[Work order] Could you restate the data word for word and drop the pictures?
---*---
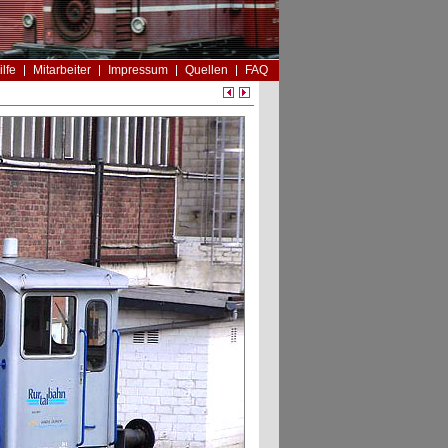
ilfe
Mitarbeiter
Impressum
Quellen
FAQ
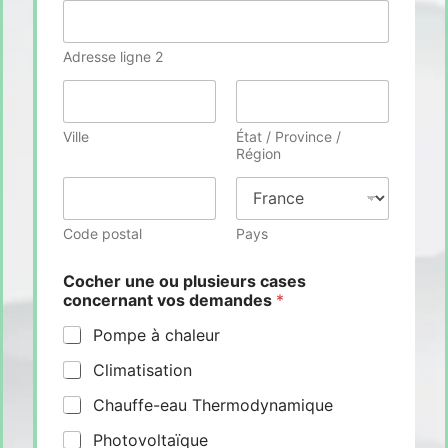
Adresse ligne 2
Ville
État / Province /
Région
Code postal
Pays
Cocher une ou plusieurs cases
concernant vos demandes
*
Pompe à chaleur
Climatisation
Chauffe-eau Thermodynamique
Photovoltaïque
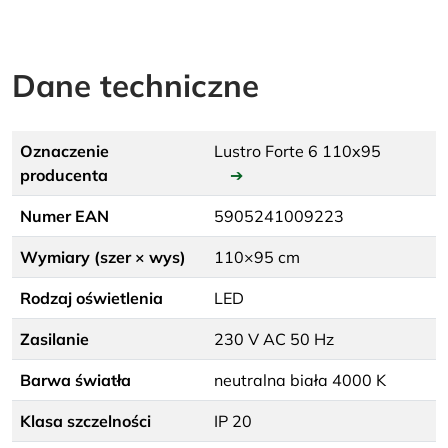
Dane techniczne
Oznaczenie
Lustro Forte 6 110x95
producenta
➔
Numer EAN
5905241009223
Wymiary (szer × wys)
110×95 cm
Rodzaj oświetlenia
LED
Zasilanie
230 V AC 50 Hz
Barwa światła
neutralna biała 4000 K
Klasa szczelności
IP 20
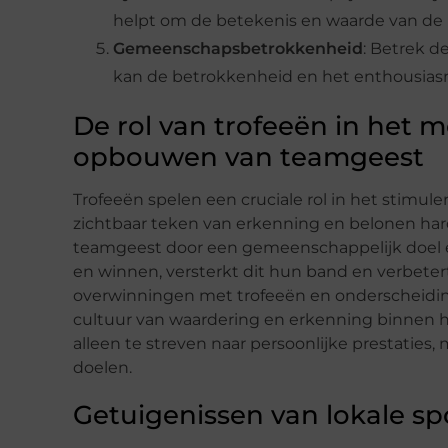
helpt om de betekenis en waarde van de pr
Gemeenschapsbetrokkenheid
: Betrek d
kan de betrokkenheid en het enthousias
De rol van trofeeën in het m
opbouwen van teamgeest
Trofeeën spelen een cruciale rol in het stimul
zichtbaar teken van erkenning en belonen ha
teamgeest door een gemeenschappelijk doel e
en winnen, versterkt dit hun band en verbetert
overwinningen met trofeeën en onderscheidin
cultuur van waardering en erkenning binnen h
alleen te streven naar persoonlijke prestaties
doelen.
Getuigenissen van lokale sp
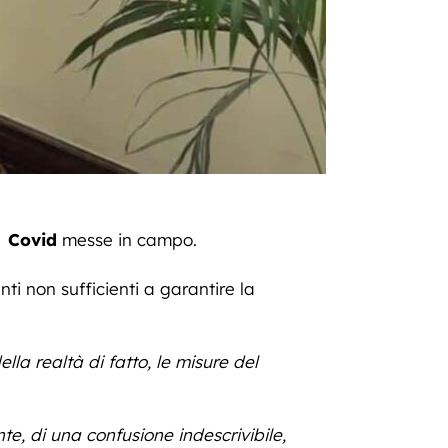
e
Covid
messe in campo.
ti non sufficienti a garantire la
la realtà di fatto, le misure del
, di una confusione indescrivibile,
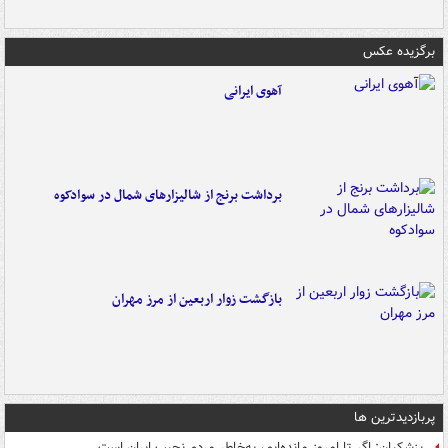
برگزیده عکس
آهوی ایرانی
برداشت برنج از شالیزارهای شمال در سوادکوه
بازگشت زوار اربعین از مرز مهران
پربازدیدترین ها
پزشکیان: اگر تا امروز مانده‌ایم، به‌خاطر مردم نجیب ایران است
---*---
[Response to this task]
ilfe
Mitarbeiter
Impressum
Quellen
FAQ
Adresse ligne 2
Ville
État / Province /
Région
Code postal
Pays
Cocher une ou plusieurs cases
concernant vos demandes
*
Pompe à chaleur
Climatisation
Chauffe-eau Thermodynamique
Photovoltaïque
Dane techniczne
Oznaczenie
Lustro Forte 6 110x95
producenta
➔
Numer EAN
5905241009223
Wymiary (szer × wys)
110×95 cm
Rodzaj oświetlenia
LED
Zasilanie
230 V AC 50 Hz
Barwa światła
neutralna biała 4000 K
Klasa szczelności
IP 20
helpt om de betekenis en waarde van de pr
Gemeenschapsbetrokkenheid
: Betrek d
kan de betrokkenheid en het enthousias
De rol van trofeeën in het m
opbouwen van teamgeest
Trofeeën spelen een cruciale rol in het stimul
zichtbaar teken van erkenning en belonen ha
teamgeest door een gemeenschappelijk doel e
en winnen, versterkt dit hun band en verbetert
overwinningen met trofeeën en onderscheidin
cultuur van waardering en erkenning binnen h
alleen te streven naar persoonlijke prestaties
doelen.
Getuigenissen van lokale sp
e
Covid
messe in campo.
ti non sufficienti a garantire la
la realtà di fatto, le misure del
, di una confusione indescrivibile,
برگزیده عکس
آهوی ایرانی
برداشت برنج از شالیزارهای شمال در سوادکوه
بازگشت زوار اربعین از مرز مهران
پربازدیدترین ها
پزشکیان: اگر تا امروز مانده‌ایم، به‌خاطر مردم نجیب ایران است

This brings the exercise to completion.